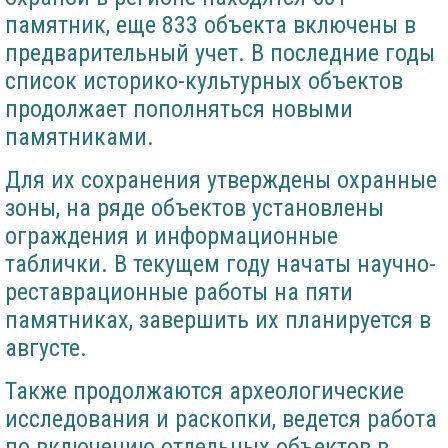
памятник, еще 833 объекта включены в
предварительный учет. В последние годы
список историко-культурных объектов
продолжает пополняться новыми
памятниками.
Для их сохранения утверждены охранные
зоны, на ряде объектов установлены
ограждения и информационные
таблички. В текущем году начаты научно-
реставрационные работы на пяти
памятниках, завершить их планируется в
августе.
Также продолжаются археологические
исследования и раскопки, ведется работа
по включению отдельных объектов в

:: DESCRIPTION OF THE TASK ::
Exact repetition of the data is needed, with no images retained.

:: RESPONSE ::
памятник, еще 833 объекта включены в
предварительный учет. В последние годы
список историко-культурных объектов
продолжает пополняться новыми
памятниками.
Для их сохранения утверждены охранные
зоны, на ряде объектов установлены
ограждения и информационные
таблички. В текущем году начаты научно-
реставрационные работы на пяти
памятниках, завершить их планируется в
августе.
Также продолжаются археологические
исследования и раскопки, ведется работа
по включению отдельных объектов в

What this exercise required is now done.